I don't know if it's available in the US but we have this one:

Little Life Toddler Day Sack with Safety Rein

Here's another photo of it in use Day Sack

The backpack part of it is large enough for DS to carry everything he "needs"--snacks, toys, books, hat, diaper, wipes etc. He loves to load it up, loves to wear it, loves to sit down and get his stuff out.

It's a 10 liter capacity. It buckles across the chest just like some adult back packs do. It's very cute on, and the adult wrist loop can be detached to be used as a regular day sack later on. (not too babyish looking so I think the backpack part will last a long time).


----------



## umsami (Dec 1, 2003)

We have the monkey backpack and love it. Got it from Target for $10.00. DS loves it... and loves to wear it. Will go around in the house with it on. Lifesaver when travelling through the airport. What I like about it is that I can detach the tail when we don't need it. Usually I'll just roll it up and put it in the backpack's pocket. Best $10.00 I ever spent. I've seen the same pack online at walmart.com

I was against a leash until I needed one!







It's much easier on both my son and I to use the monkey backpack.... he has some freedom to wander a bit... and I'm not constantly having to tell him to stay close to me, etc. Also makes it easier when I'm trying to care for his 6 month old brother... easier to stear a stroller and hold on to the leash, then try to hold his hand or keep reminding him to hold on to the stroller and help me push his brother. Also, it doesn't look like a leash.... and most Moms & Dads think it looks cute, and ask me where my son got his cute monkey backpack.


----------



## Breathless Wonder (Jan 25, 2004)

I'm a realist.

No matter how perfect a parent you are, there will be SOMETHING about your's DS or DD's childhood that he or she will NOT like.

In the grand scale of things, if one of those things is that I put my child on a leash during the impulsive toddler years, until he or she learned traffic safety, or learned to stay by my side in public, then I have done a DAMN GOOD JOB!

I will say I'm SUCH an idiot, because while my second child was small, and I was pregnant with, and then carrying around my third child, I never thought to use a restraining device.

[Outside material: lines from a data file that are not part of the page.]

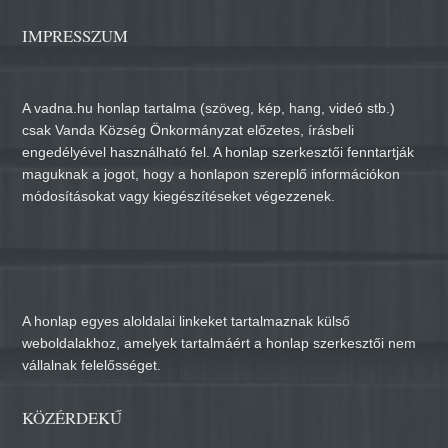
IMPRESSZUM
A vadna.hu honlap tartalma (szöveg, kép, hang, videó stb.)
csak Vanda Község Önkormányzat előzetes, írásbeli
engedélyével használható fel. A honlap szerkesztői fenntartják
maguknak a jogot, hogy a honlapon szereplő információkon
módosításokat vagy kiegészítéseket végezzenek.
A honlap egyes aloldalai linkeket tartalmaznak külső
weboldalakhoz, amelyek tartalmáért a honlap szerkesztői nem
vállalnak felelősséget.
KÖZÉRDEKŰ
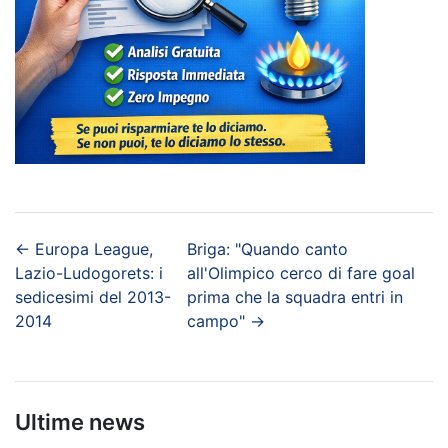
←
Europa League,
Briga: "Quando canto
Lazio-Ludogorets: i
all'Olimpico cerco di fare goal
sedicesimi del 2013-
prima che la squadra entri in
2014
campo"
→
Ultime news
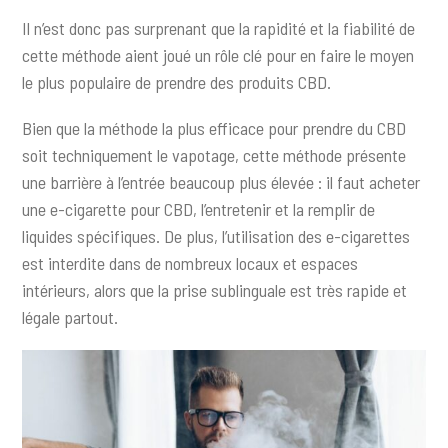
Il n’est donc pas surprenant que la rapidité et la fiabilité de
cette méthode aient joué un rôle clé pour en faire le moyen
le plus populaire de prendre des produits CBD.
Bien que la méthode la plus efficace pour prendre du CBD
soit techniquement le vapotage, cette méthode présente
une barrière à l’entrée beaucoup plus élevée : il faut acheter
une e-cigarette pour CBD, l’entretenir et la remplir de
liquides spécifiques. De plus, l’utilisation des e-cigarettes
est interdite dans de nombreux locaux et espaces
intérieurs, alors que la prise sublinguale est très rapide et
légale partout.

And I have 2, that I bought for my oldest, and never used (after being shamed repeatedly by a childless friend). The same went for when my third child was small, and I was pregnant with, and then carrying around my fourth. We just stayed home, and were miserable, unless there was someone who could come with us, and lend an extra hand.

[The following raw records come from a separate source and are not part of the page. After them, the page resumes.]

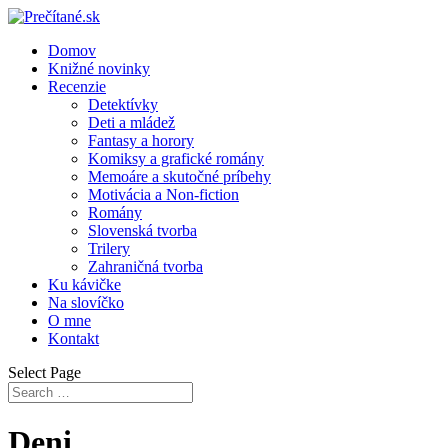
Domov
Knižné novinky
Recenzie
Detektívky
Deti a mládež
Fantasy a horory
Komiksy a grafické romány
Memoáre a skutočné príbehy
Motivácia a Non-fiction
Romány
Slovenská tvorba
Trilery
Zahraničná tvorba
Ku kávičke
Na slovíčko
O mne
Kontakt
Select Page
Deni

Which, BTW, was VERY infrequently.

I think a leash is a fantastic solution for parents who are physically impeded in some way (pregnancy, health issues, physical disability, etc), and want, or need to take their impulsive toddler out in public.

Quote:

I find it to be inhumane to force my daughter by strapping her into a stroller or cart or my holding her while she kicks and screams b/c she wants to walk but when I let her walk she runs away.
Amen!


----------



## mollyeilis (Mar 6, 2004)

Oh greenbean, that's so scary, to lose your girl like that!

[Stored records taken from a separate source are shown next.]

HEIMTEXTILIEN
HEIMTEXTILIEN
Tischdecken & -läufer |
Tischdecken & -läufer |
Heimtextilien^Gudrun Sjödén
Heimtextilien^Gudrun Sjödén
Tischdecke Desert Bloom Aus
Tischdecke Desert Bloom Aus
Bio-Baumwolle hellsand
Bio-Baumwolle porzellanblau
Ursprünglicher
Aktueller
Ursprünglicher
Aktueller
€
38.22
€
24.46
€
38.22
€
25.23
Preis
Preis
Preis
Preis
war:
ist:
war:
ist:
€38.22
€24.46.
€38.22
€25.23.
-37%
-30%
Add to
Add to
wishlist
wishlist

You know, I think that some children are the type to never run off. I guess that some parents get all their kids like that. I also know from my dad's family that some parents create an environment where the kids know that running off is very very bad for their health; of course, those kids end up like my dad, and their parents WISH for a couple run-offs rather than *that* adolescence. (my dad was the bad seed of the family LOL) Since I don't think many of us here at MDC are the kind of family my dad grew up in, I assume that those who don't see the need have the compliant children. Lucky!


----------



## boingo82 (Feb 19, 2004)

Quote:


Originally Posted by *jrayn*
...and if we feed dogs out of bowels should we stop eating out of bowels b/c dogs do it? ..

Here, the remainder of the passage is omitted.